• Problem requirements: Strip out all images, then restate the data verbatim.

• Listed records:

· · · · ·

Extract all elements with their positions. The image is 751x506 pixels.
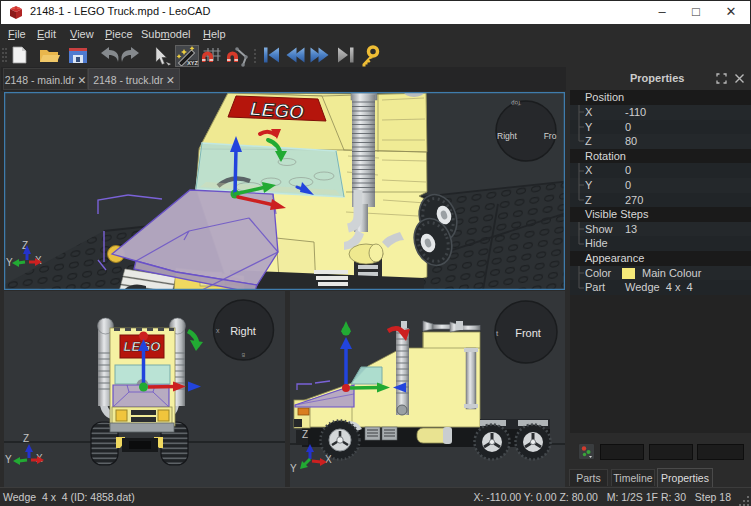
svg-text:Y: Y [290, 463, 297, 474]
svg-text:XYZ: XYZ [187, 60, 198, 66]
svg-text:Top: Top [511, 100, 522, 106]
svg-text:Right: Right [230, 325, 256, 337]
svg-text:Front: Front [515, 327, 541, 339]
svg-text:x: x [216, 327, 220, 334]
svg-text:Right: Right [497, 131, 517, 141]
svg-text:Fro: Fro [544, 131, 557, 141]
svg-text:LEGO: LEGO [249, 98, 304, 123]
svg-text:Z: Z [302, 429, 308, 440]
svg-text:X: X [325, 454, 332, 465]
svg-text:Z: Z [23, 433, 29, 444]
svg-text:Y: Y [6, 257, 13, 268]
svg-text:Y: Y [5, 454, 12, 465]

· · · · ·

• Result of this exercise:
Extract all elements with their positions. The image is 751x506 pixels.
svg-text:Y: Y [290, 463, 297, 474]
svg-text:XYZ: XYZ [187, 60, 198, 66]
svg-text:Top: Top [511, 100, 522, 106]
svg-text:Right: Right [230, 325, 256, 337]
svg-text:Front: Front [515, 327, 541, 339]
svg-text:x: x [216, 327, 220, 334]
svg-text:Right: Right [497, 131, 517, 141]
svg-text:Fro: Fro [544, 131, 557, 141]
svg-text:LEGO: LEGO [249, 98, 304, 123]
svg-text:Z: Z [302, 429, 308, 440]
svg-text:X: X [325, 454, 332, 465]
svg-text:Z: Z [23, 433, 29, 444]
svg-text:Y: Y [6, 257, 13, 268]
svg-text:Y: Y [5, 454, 12, 465]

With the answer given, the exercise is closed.